» **WORK INSTRUCTIONS**:
Look at the entries below and restate word for word the lines from the first through the one that has "RU [button] (648, 29)".

<<<<

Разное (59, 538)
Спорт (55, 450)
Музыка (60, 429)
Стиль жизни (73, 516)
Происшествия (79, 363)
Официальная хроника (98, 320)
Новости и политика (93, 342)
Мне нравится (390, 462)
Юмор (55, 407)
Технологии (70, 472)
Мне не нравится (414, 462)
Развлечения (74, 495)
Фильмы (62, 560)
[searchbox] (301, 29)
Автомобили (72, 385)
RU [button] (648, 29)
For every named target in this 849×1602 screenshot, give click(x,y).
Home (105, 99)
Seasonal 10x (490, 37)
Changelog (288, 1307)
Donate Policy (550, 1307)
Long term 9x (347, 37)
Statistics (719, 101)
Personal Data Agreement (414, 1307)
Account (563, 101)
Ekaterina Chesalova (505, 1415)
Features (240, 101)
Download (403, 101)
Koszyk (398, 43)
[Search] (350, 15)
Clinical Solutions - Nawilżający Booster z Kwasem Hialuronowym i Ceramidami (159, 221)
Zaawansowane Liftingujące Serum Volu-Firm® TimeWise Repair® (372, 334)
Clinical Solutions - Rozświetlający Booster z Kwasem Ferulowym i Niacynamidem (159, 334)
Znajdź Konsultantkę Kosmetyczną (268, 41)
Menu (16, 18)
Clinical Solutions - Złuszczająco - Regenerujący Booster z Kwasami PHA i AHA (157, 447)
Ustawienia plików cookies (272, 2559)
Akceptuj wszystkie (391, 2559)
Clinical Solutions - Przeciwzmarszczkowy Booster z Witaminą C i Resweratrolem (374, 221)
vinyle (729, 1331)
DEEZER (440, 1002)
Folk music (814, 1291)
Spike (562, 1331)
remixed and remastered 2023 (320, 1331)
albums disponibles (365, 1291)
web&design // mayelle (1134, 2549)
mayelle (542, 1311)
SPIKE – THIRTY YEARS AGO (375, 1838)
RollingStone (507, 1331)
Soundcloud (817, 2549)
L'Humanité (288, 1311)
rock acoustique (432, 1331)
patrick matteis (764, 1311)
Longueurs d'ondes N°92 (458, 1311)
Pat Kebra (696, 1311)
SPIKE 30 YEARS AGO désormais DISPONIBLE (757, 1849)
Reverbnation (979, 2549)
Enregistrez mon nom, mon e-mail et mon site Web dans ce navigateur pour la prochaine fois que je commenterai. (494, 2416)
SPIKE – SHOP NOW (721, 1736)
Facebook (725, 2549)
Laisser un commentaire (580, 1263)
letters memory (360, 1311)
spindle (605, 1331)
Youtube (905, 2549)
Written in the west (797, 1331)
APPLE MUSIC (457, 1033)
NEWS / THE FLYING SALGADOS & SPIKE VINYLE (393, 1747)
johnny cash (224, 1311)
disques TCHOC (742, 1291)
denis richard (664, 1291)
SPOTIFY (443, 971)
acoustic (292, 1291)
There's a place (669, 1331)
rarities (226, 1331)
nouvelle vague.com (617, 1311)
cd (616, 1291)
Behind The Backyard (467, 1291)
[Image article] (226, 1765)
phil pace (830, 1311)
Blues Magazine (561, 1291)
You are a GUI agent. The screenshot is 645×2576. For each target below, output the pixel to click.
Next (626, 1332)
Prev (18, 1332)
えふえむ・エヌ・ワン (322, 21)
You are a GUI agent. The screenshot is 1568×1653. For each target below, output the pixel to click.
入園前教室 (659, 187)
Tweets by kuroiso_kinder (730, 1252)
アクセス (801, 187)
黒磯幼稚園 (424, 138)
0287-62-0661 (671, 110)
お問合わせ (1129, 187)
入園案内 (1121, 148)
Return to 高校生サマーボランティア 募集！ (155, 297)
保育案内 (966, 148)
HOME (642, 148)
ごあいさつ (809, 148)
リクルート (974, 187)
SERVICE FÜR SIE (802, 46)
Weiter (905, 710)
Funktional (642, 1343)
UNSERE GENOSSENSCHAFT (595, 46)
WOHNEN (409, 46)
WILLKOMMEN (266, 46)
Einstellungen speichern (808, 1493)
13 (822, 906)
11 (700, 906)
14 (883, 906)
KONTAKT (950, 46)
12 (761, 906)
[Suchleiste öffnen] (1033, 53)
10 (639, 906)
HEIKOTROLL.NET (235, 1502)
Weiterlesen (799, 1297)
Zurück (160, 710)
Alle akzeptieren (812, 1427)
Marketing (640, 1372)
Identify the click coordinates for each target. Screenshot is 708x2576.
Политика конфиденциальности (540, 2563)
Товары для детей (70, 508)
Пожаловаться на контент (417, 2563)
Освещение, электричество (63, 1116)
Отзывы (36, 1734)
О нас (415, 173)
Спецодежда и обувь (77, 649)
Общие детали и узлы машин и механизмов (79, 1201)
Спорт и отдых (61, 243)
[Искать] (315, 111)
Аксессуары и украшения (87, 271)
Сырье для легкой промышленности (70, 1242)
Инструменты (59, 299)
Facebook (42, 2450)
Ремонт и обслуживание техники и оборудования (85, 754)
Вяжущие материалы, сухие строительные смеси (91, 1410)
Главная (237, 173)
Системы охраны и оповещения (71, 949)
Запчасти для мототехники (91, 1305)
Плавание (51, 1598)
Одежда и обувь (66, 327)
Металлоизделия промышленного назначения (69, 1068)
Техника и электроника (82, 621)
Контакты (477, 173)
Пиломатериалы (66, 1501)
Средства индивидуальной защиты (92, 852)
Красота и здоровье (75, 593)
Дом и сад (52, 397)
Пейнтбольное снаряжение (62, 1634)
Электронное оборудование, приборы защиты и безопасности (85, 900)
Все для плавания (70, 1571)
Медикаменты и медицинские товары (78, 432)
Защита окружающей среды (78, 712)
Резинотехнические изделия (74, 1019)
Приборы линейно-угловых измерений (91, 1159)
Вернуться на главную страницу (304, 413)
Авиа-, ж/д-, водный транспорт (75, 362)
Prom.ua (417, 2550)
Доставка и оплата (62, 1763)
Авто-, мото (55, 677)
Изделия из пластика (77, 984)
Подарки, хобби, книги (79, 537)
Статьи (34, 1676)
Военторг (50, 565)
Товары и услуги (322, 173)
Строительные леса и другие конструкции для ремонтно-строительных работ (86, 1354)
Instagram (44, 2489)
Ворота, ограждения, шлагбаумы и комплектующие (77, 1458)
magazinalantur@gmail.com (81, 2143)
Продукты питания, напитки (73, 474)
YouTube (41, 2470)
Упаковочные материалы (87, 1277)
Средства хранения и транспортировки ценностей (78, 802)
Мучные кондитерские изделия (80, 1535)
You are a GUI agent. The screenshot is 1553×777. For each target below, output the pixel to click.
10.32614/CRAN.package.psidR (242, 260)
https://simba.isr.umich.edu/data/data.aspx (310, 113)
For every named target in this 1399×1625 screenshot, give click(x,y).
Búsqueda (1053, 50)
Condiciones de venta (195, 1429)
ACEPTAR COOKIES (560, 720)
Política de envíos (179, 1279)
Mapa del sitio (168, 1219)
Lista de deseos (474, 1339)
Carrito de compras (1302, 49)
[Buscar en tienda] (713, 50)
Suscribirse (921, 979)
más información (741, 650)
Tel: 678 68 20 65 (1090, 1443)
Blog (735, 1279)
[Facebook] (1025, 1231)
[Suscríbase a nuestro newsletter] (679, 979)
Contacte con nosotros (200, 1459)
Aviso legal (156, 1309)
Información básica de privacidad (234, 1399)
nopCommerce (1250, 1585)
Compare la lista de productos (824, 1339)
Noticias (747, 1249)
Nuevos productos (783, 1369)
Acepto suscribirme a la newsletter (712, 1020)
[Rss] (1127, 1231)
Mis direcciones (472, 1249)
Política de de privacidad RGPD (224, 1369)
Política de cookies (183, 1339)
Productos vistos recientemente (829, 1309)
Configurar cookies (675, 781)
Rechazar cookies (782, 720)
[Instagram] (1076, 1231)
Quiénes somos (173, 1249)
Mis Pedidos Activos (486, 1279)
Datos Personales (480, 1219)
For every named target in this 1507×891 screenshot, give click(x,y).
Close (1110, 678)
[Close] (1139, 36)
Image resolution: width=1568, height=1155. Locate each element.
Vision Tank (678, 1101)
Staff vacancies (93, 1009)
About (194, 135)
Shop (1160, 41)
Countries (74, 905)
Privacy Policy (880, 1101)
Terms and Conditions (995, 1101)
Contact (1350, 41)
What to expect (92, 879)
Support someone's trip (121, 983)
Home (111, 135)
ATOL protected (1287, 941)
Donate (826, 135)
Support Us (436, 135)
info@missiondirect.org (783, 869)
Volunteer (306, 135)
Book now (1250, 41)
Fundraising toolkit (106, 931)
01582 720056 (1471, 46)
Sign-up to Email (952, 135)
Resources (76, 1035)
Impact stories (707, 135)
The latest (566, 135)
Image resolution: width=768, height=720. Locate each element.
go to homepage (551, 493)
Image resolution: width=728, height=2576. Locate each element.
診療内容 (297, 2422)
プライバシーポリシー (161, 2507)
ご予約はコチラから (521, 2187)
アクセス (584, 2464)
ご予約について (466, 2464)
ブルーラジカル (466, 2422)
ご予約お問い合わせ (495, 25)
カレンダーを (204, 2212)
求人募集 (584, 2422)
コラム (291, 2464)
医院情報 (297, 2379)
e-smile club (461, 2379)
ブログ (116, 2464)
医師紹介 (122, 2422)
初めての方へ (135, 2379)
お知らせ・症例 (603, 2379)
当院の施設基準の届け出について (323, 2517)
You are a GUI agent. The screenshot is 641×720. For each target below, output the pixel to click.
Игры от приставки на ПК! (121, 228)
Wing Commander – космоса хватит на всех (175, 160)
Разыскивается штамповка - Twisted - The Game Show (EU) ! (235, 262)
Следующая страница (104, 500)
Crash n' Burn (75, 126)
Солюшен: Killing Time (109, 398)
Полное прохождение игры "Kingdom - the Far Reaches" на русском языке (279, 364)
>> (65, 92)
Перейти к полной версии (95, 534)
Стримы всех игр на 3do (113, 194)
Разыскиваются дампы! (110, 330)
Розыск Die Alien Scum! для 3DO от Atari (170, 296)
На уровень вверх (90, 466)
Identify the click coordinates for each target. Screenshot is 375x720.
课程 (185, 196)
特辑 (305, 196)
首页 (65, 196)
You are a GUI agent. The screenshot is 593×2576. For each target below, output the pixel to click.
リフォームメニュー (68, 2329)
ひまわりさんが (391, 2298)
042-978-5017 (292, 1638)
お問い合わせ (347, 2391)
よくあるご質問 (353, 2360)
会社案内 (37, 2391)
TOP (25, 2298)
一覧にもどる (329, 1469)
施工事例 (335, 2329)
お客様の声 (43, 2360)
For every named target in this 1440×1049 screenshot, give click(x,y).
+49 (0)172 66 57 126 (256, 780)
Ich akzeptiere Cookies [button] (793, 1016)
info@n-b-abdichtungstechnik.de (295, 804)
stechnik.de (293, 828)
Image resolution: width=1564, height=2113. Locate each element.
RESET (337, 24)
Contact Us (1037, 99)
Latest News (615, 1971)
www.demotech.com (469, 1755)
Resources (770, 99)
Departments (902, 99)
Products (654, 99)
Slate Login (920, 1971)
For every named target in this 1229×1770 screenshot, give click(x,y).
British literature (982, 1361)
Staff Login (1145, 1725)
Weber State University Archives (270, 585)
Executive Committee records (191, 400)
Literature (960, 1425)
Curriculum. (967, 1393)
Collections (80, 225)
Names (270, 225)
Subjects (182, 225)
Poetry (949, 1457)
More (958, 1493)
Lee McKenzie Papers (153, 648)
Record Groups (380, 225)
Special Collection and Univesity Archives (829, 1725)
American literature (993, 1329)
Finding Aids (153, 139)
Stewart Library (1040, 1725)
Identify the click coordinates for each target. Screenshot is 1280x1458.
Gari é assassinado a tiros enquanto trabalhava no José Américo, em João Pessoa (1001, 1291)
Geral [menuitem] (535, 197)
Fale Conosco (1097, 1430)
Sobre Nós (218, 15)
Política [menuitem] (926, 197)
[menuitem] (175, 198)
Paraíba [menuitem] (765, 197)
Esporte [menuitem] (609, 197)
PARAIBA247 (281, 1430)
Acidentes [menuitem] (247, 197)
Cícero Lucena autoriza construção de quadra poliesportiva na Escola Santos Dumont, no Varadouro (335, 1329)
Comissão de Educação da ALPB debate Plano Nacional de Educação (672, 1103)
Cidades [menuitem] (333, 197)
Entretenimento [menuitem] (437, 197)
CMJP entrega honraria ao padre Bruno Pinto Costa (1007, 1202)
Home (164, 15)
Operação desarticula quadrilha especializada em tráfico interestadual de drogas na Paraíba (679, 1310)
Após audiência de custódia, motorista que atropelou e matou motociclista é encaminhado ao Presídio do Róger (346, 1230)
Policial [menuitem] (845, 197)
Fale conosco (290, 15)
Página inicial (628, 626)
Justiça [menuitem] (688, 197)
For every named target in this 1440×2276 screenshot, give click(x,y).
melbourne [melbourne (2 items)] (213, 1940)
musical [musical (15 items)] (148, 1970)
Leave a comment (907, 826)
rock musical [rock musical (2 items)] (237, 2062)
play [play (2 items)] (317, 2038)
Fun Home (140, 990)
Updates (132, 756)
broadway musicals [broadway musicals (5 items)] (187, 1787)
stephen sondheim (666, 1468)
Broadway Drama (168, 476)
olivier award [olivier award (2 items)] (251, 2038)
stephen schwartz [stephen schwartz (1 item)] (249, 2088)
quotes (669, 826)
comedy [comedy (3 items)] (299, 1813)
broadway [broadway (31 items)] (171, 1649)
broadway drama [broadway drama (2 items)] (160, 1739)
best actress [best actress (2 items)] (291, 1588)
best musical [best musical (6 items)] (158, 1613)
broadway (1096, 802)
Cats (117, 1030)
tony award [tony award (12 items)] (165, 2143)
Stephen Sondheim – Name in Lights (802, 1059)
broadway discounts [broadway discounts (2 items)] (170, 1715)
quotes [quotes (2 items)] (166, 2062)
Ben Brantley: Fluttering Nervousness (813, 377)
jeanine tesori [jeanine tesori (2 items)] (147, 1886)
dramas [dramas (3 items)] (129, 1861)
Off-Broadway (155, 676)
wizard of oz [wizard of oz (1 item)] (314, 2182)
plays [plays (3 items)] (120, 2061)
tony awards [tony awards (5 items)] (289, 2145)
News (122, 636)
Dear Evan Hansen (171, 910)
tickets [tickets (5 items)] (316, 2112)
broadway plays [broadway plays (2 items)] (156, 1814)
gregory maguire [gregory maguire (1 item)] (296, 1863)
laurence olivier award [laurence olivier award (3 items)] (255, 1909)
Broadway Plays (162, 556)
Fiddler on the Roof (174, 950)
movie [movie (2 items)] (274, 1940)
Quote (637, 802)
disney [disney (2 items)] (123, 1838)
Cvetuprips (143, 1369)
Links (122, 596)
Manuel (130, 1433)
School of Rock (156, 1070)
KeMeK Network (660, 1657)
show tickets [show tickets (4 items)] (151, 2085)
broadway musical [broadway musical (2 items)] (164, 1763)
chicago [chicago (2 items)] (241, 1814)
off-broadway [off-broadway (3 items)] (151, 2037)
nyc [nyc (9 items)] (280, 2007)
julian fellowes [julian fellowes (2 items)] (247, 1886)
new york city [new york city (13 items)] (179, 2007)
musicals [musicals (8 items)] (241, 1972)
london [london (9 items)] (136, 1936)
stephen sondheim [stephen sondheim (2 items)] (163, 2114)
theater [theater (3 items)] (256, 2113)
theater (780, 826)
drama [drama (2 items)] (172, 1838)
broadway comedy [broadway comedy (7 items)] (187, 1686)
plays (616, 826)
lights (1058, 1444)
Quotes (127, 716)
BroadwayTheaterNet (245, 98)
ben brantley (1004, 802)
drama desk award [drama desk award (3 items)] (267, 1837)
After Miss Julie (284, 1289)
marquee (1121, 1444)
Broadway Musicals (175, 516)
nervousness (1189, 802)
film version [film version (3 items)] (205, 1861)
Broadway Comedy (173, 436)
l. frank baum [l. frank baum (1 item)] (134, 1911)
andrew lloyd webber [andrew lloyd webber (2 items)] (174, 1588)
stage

>>>>

» **RESPONSE TO THIS EXERCISE**:
Разное (59, 538)
Спорт (55, 450)
Музыка (60, 429)
Стиль жизни (73, 516)
Происшествия (79, 363)
Официальная хроника (98, 320)
Новости и политика (93, 342)
Мне нравится (390, 462)
Юмор (55, 407)
Технологии (70, 472)
Мне не нравится (414, 462)
Развлечения (74, 495)
Фильмы (62, 560)
[searchbox] (301, 29)
Автомобили (72, 385)
RU [button] (648, 29)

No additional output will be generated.